Task to complete
What lines in this listing contain the string "decrease"? Report each one by copying it.

/---

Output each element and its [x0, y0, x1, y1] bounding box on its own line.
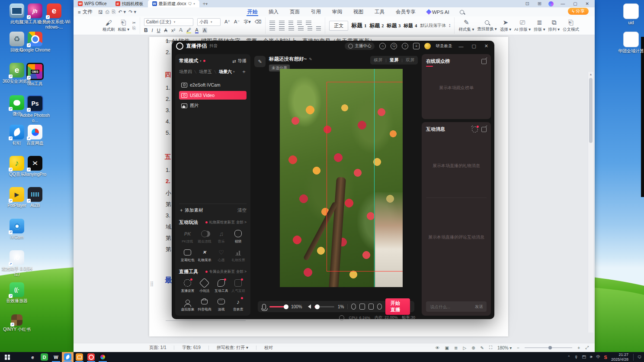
- cut-copy-buttons[interactable]: ✂ ⎘: [132, 20, 136, 31]
- tray-ime-icon[interactable]: 中: [596, 354, 600, 360]
- tray-microphone-icon[interactable]: 🎙: [574, 355, 578, 359]
- tool-games[interactable]: 游戏: [213, 298, 230, 312]
- scene-tab-5[interactable]: 场景五: [199, 69, 212, 75]
- zoom-in-button[interactable]: +: [577, 346, 580, 350]
- desktop-icon-uid-doc[interactable]: uid: [614, 3, 644, 26]
- tab-current-doc[interactable]: W 最新搭建.docx 🗨 •: [148, 0, 199, 7]
- paragraph-drag-handle-icon[interactable]: ⣿: [150, 281, 153, 287]
- scene-tab-4[interactable]: 场景四: [179, 69, 192, 75]
- desktop-icon-baidu-netdisk[interactable]: 百度网盘: [18, 125, 52, 146]
- source-selection-rect[interactable]: [327, 82, 403, 272]
- user-avatar[interactable]: [424, 43, 431, 49]
- style-heading3[interactable]: 标题3: [387, 23, 400, 29]
- desktop-icon-obs-tool[interactable]: obs工具: [18, 63, 52, 87]
- desktop-icon-ivcam[interactable]: iVCam: [0, 219, 34, 240]
- tool-mini-play[interactable]: 小玩法: [196, 279, 213, 294]
- chat-input[interactable]: [429, 304, 472, 310]
- style-heading1[interactable]: 标题1: [351, 22, 366, 29]
- layout-switch-icon[interactable]: ⊡: [524, 1, 531, 6]
- tray-sogou-icon[interactable]: S: [604, 355, 607, 360]
- taskbar-360-browser[interactable]: e: [27, 352, 38, 362]
- menu-review[interactable]: 审阅: [331, 9, 343, 15]
- redo-icon[interactable]: ↷ ▾: [127, 9, 138, 15]
- orientation-landscape[interactable]: 横屏: [374, 57, 382, 63]
- video-preview[interactable]: [280, 69, 403, 287]
- zoom-level[interactable]: 180% ▾: [497, 346, 512, 350]
- viewers-tab[interactable]: 在线观众榜: [426, 58, 450, 65]
- gallery-scroll-arrows[interactable]: ▴▾: [449, 23, 450, 28]
- italic-button[interactable]: I: [152, 28, 153, 33]
- live-maximize-button[interactable]: ▢: [470, 43, 477, 49]
- desktop-icon-sound-player[interactable]: 音效播放器: [0, 282, 34, 304]
- tray-clock[interactable]: 21:27 2025/4/28: [611, 352, 628, 362]
- taskbar-green-d-app[interactable]: D: [38, 352, 50, 362]
- menu-insert[interactable]: 插入: [268, 9, 279, 15]
- director-button[interactable]: ⇄ 导播: [232, 58, 247, 64]
- word-count[interactable]: 字数: 619: [182, 345, 200, 351]
- menu-home[interactable]: 开始: [247, 9, 258, 15]
- feature-audience-link[interactable]: 观众连线: [196, 230, 213, 244]
- wps-maximize-button[interactable]: ▢: [572, 1, 578, 6]
- decrease-indent-icon[interactable]: [288, 21, 293, 25]
- new-tab-button[interactable]: +: [203, 1, 206, 7]
- tool-popularity-box[interactable]: 人气宝箱: [230, 279, 247, 294]
- fit-page-icon[interactable]: ⛶: [489, 345, 492, 350]
- increase-font-icon[interactable]: A⁺: [224, 19, 230, 25]
- format-painter-button[interactable]: 🖌 格式刷: [103, 19, 115, 32]
- web-view-icon[interactable]: ⊕: [471, 346, 475, 350]
- gov-mode-button[interactable]: ⎗ 公文模式: [563, 19, 579, 32]
- message-settings-icon[interactable]: [472, 126, 478, 133]
- style-normal[interactable]: 正文: [329, 21, 348, 31]
- style-default-font[interactable]: 默认段落字体: [420, 23, 446, 29]
- mic-volume-slider[interactable]: [269, 306, 288, 307]
- paste-button[interactable]: ⎗ 粘贴 ▾: [118, 19, 129, 32]
- font-size-select[interactable]: 小四▾: [197, 18, 221, 26]
- camera-toggle-icon[interactable]: [368, 304, 374, 310]
- taskbar-screen-recorder[interactable]: [74, 352, 85, 362]
- desktop-icon-spreadsheet[interactable]: 华团全域计算: [614, 32, 644, 54]
- align-right-icon[interactable]: [288, 26, 294, 31]
- decrease-font-icon[interactable]: A⁻: [234, 19, 240, 25]
- char-shading-button[interactable]: A: [202, 28, 207, 33]
- feature-red-packet[interactable]: 定期红包: [179, 249, 196, 263]
- zoom-out-button[interactable]: −: [517, 346, 519, 350]
- send-button[interactable]: 发送: [475, 304, 483, 310]
- style-heading4[interactable]: 标题4: [404, 23, 417, 29]
- align-left-icon[interactable]: [269, 26, 275, 31]
- fullscreen-icon[interactable]: ⤢: [585, 345, 589, 350]
- desktop-icon-member-system[interactable]: 会员分发系统-Windows-...: [37, 3, 71, 29]
- tray-speaker-icon[interactable]: 🕪: [590, 355, 593, 359]
- menu-page[interactable]: 页面: [289, 9, 301, 15]
- popout-icon[interactable]: [481, 59, 487, 64]
- shading-icon[interactable]: [316, 26, 321, 31]
- taskbar-red-ring-app[interactable]: [85, 352, 97, 362]
- font-name-select[interactable]: Calibri (正文)▾: [144, 18, 193, 26]
- edit-cover-button[interactable]: ✎: [254, 56, 266, 67]
- theme-icon[interactable]: ⊞: [536, 1, 543, 6]
- find-replace-button[interactable]: 查找替换 ▾: [477, 19, 497, 32]
- mode-selector[interactable]: 常规模式: [179, 58, 198, 64]
- anchor-center-button[interactable]: 主播中心: [345, 42, 375, 50]
- highlight-color-button[interactable]: 🖉: [186, 27, 191, 33]
- align-center-icon[interactable]: [279, 26, 285, 31]
- line-spacing-icon[interactable]: [308, 26, 312, 31]
- taskbar-jianying[interactable]: [97, 352, 109, 362]
- source-ivcam[interactable]: e2eSoft iVCam: [179, 81, 247, 89]
- menu-view[interactable]: 视图: [352, 9, 364, 15]
- tool-sound-library[interactable]: ♪音效库: [230, 298, 247, 312]
- bold-button[interactable]: B: [144, 27, 148, 33]
- menu-icon[interactable]: ≡: [413, 43, 420, 49]
- tool-virtual-avatar[interactable]: 虚拟形象: [179, 298, 196, 312]
- share-button[interactable]: ϟ 分享: [568, 8, 589, 15]
- clear-format-icon[interactable]: ⌫: [255, 19, 262, 25]
- settings-gear-icon[interactable]: [377, 304, 382, 310]
- justify-icon[interactable]: [298, 26, 304, 31]
- start-button[interactable]: [0, 352, 15, 362]
- scene-tab-6[interactable]: 场景六: [219, 69, 232, 75]
- beauty-effect-icon[interactable]: [351, 304, 356, 310]
- clear-button[interactable]: 清空: [237, 207, 247, 213]
- ai-typeset-button[interactable]: ⎚ AI 排版 ▾: [514, 19, 531, 32]
- tray-expand-icon[interactable]: ⌃: [567, 355, 570, 359]
- eye-icon[interactable]: 👁: [436, 346, 440, 350]
- search-icon[interactable]: [460, 10, 464, 14]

\---

Solution for this problem
- decrease-indent-icon[interactable]: [288, 21, 293, 25]
- decrease-font-icon[interactable]: A⁻: [234, 19, 240, 25]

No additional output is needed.